Several studies indicated the therapeutic potential of exosomal miRNAs. Thus, miR-627-5p overexpressed in EVs from human umbilical cord-derived mesenchymal SCs (HUC-MSC-EVs) effectively reduced serum levels of ALT, AST, TG, and total cholesterol as well as lipid deposition in a high fat-high fructose diet rat model of NASH [92]. Moreover, in in vitro studies, miR-627-5p HUC-MSC-EVs improved cell viability and lipid homeostasis and inhibited apoptosis and fatty acid synthesis in palmitate-treated L-O2 cells [92]. Another relevant miRNA is miRNA-96-5p. Its presence in EVs from bone marrow-derived mesenchymal SCs (BM-MSC-EVs) downregulated fatty acid synthesis and lipid uptake in an HFD rat model of NASH, whereas mitophagy genes [Parkin, phosphatase and tensin homologue (PTEN)-induced putative kinase 1 (PINK1), unc-51 like autophagy activating kinase 1 (ULK1), B-cell lymphoma 2/adenovirus E1B 19 kDa protein-interacting protein 3 (BNIP3L)] and autophagic genes [autophagy related gene 5 (ATG5), ATG7, ATG12] were induced [93]. Liver-derived EVs also have an important role in lipid metabolism. Wu et al. [94] demonstrated, using a murine diet model of MAFLD, that miR-130a-3p regulates Glu metabolism, suppressing PH domain leucine-rich repeat protein phosphatase 2 (PHLPP2) expression and activating Akt-A160-Glu transporter type 4 (GLUT4) signaling in adipocytes, thus increasing Glu uptake. The role of the liver in regulating lipid metabolism, in particular, whether hepatic EVs containing miRNAs play a role in the communication between liver and adipose tissue, was also investigated in a murine MAFLD model [60]. In this study it was shown that Let-7e-5p enhances adipocyte lipid deposition by increasing lipogenesis and inhibiting lipid oxidation via PPAR-γ co-activator 1-alpha (PGC1α), confirming that the liver orchestrates an integrated response involving EVs to modulate lipid metabolism.

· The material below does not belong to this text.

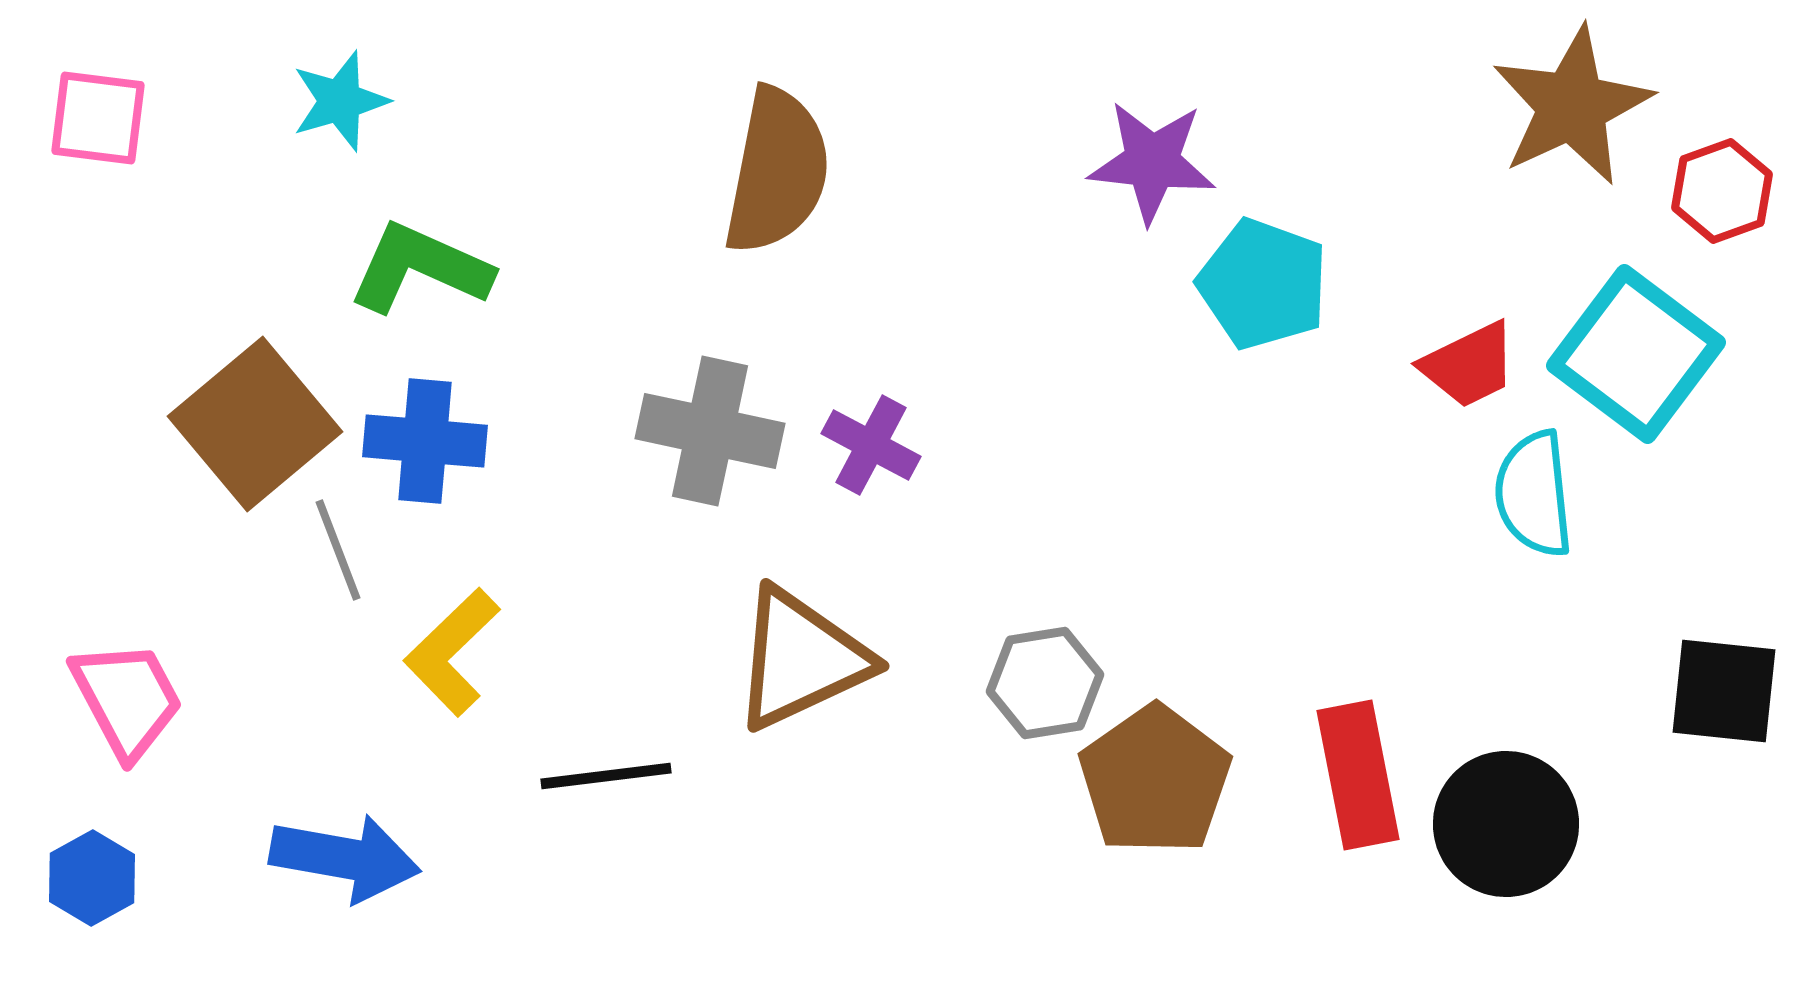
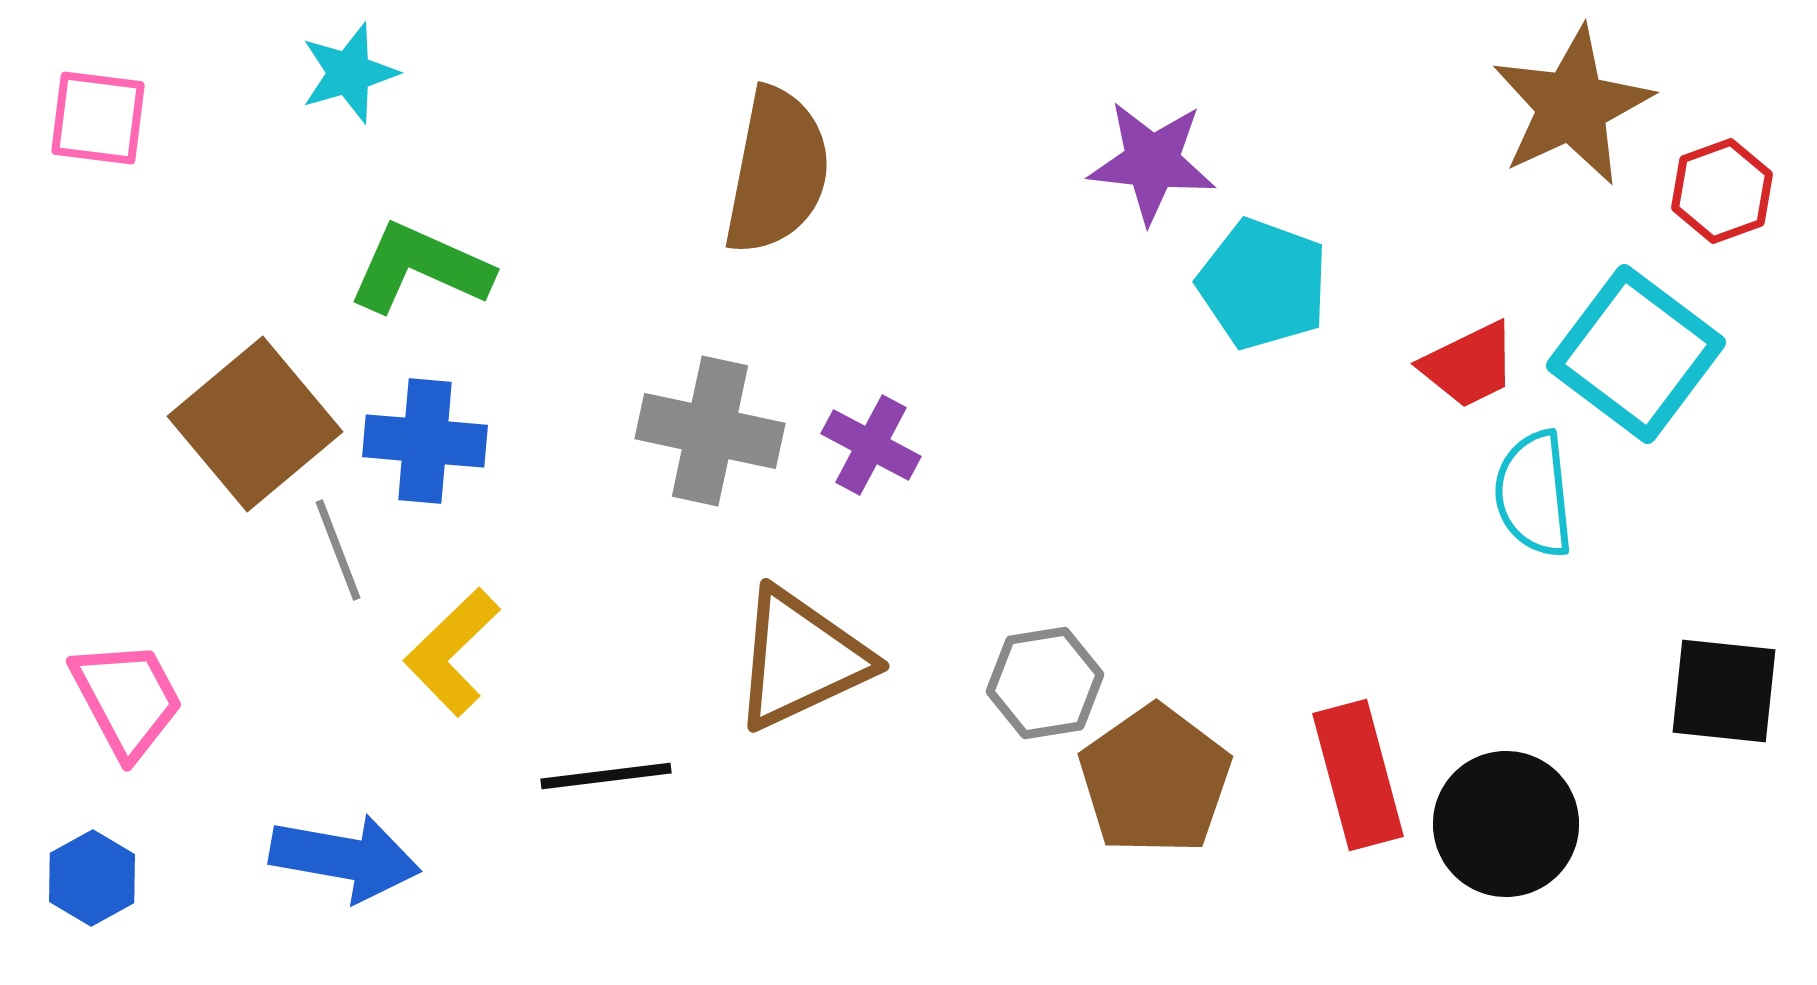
cyan star: moved 9 px right, 28 px up
red rectangle: rotated 4 degrees counterclockwise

In conclusion, EVs as an interventional therapy still represent a largely unexplored field. Nevertheless, promising results in the treatment of MAFLD as well as other liver diseases have been reported. Due to the heterogeneity of EVs, diverse effects on target cells have been reported. This stresses the need to standardize the use of EVs in therapeutic applications (isolation, characterization, standardization of administration, etc.) and to take into account the type of the EV-releasing cell, the state of the releasing cell, the stimulus that led to their secretion, their cargo, as well as the target cell, in order to be able to carry out clinical trials in the near future (see Table 3).